Published 13th July 2012
DIDCOT - The Great Western Society’s (GWS) Railmotor 93 restoration team, bolstered by experts from West Coast Railways emerged from the Rail Safety and Safety Board (RSSB) meeting on June 22 with the required derogations allowing it to operate on the main line.
The train is a one coach integrated steam railcar and was steamed for the first time last year after a long and careful restoration. These types of trains were used on local low speed stopping trains and reached their heyday in Edwardian times.
They had been used from the mid 1800s with several railway companies developing them for lightly used lines. This particular train is a combination of two vehicles put together as one carriage over nearly 40 years at the Great Western Society base at Didcot.
It has a wooden body which made the safety approvals difficult because of reduced crashworthiness. How was the accreditation achieved?
West Coast Railways (WCR) provided the operational and Rule Book expertise assisted by the GWS team at the meeting in London. Stringent conditions were applied such as carrying an accredited Portable GSMR speed recording device (incorporating a data recorder), and video camera on each end of the vehicle plus a portable GSMR phone. Many of these are already available and train timers already use these instruments which can be bought for under £1000.

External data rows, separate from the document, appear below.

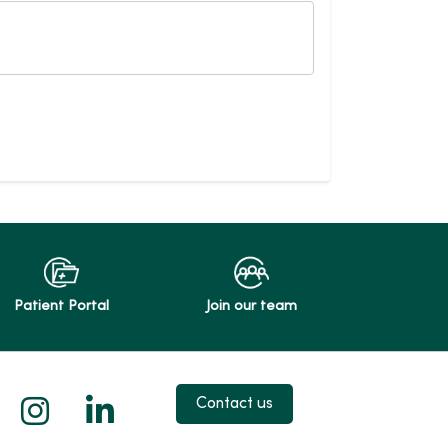
Patient Portal
Join our team
 X
us on Facebook
low us on YouTube
Follow us on Instagram
Follow us on LinkedIn
Contact us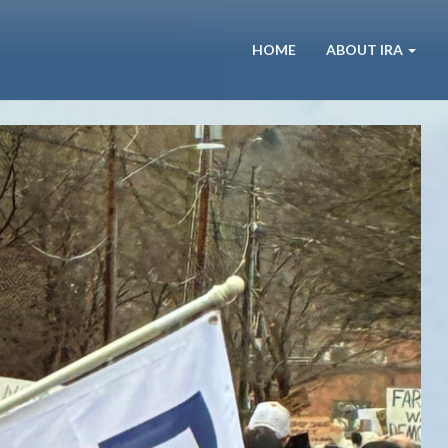
HOME
ABOUT IRA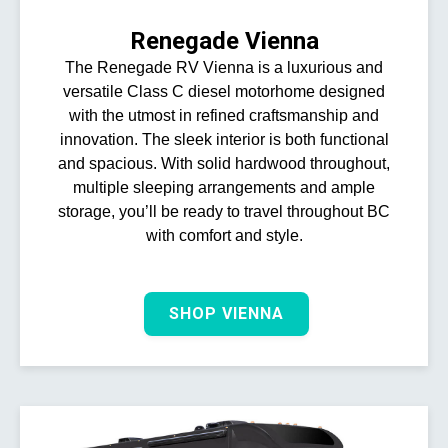
Renegade Vienna
The Renegade RV Vienna is a luxurious and
versatile Class C diesel motorhome designed
with the utmost in refined craftsmanship and
innovation. The sleek interior is both functional
and spacious. With solid hardwood throughout,
multiple sleeping arrangements and ample
storage, you’ll be ready to travel throughout BC
with comfort and style.
SHOP VIENNA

The WCR staff who attended the meeting were heavily involved in assessing the risks and devising a method of operation to surmount these, especially the risk of collision. The arguments were accepted by RSSB with certain restrictions such as the vehicle can only to be used on a self-contained single line where no other traffic is present at a maximum permissible speed of 35mph.

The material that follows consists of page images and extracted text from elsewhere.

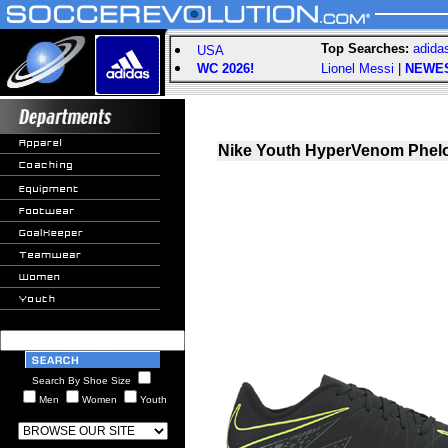
Top Searches:
adida
USA
WC 2026!
Lionel Messi
|
NEWE
Nike Youth HyperVenom Phelon
Search By Shoe Size
Men
Women
Youth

Other measures include the absence of even a passing loop and the single line obviously means there is no risk of collision, including a sideswipe on a passing loop or being wrongly signalled onto an occupied siding. This may have been a major factor in the Mid Norfolk Railway accident with Pannier 9466 (See steam news), which had been pencilled in to haul the Railmotor between heritage lines to lines such as the Looe and Marlow Branches.
Plans were well in hand for 9466 to travel from Barry in south Wales in early November to Liskeard to collect the Railmotor and bring it onto the Looe branch. The proposal was to run the train as a Poppy Day Appeal fundraiser as First Great Western were fully behind the scheme and also do not operate trains on the Looe branch in the Winter.

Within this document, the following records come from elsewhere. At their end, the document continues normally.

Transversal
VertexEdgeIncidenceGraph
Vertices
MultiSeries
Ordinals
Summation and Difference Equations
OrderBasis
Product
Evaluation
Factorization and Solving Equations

Instead, the locomotive was taken to the South Devon Railway on July 10th for repairs. The engine had new pannier tanks fitted there a few years ago.
This marks new territory in the main line preservation era as wooden bodied vehicles had been barred from being re-introduced to the national network for many years. The new safety management systems rules now mean that given enough expertise (and money), carefully thought our plans can be made to work.
Before the formal meeting, preparatory work including cold and hot exams, and relevant paperwork completed plus inspection audits carried out by an Acceptance Body. Brake trials and noise levels were also examined along with the vehicle maintenance procedures. This allowed the Safety Certification and Engineering Acceptance documents to be issued.
WCR experts were supported by the GWS’ Project Manager Graham Drew, who between them presented a 53 page document detailing the mitigations from Railway Group Standards. The Railmotor will be operating at Didcot for the summer season and then, who knows where!
The Heritage Lottery Fund supported the project financially in what really is conserving a piece of Britain’s railway and social history. The last ones were withdrawn in 1935 so this is a new train to most people as you would have to be about 90 years old to remember them in service!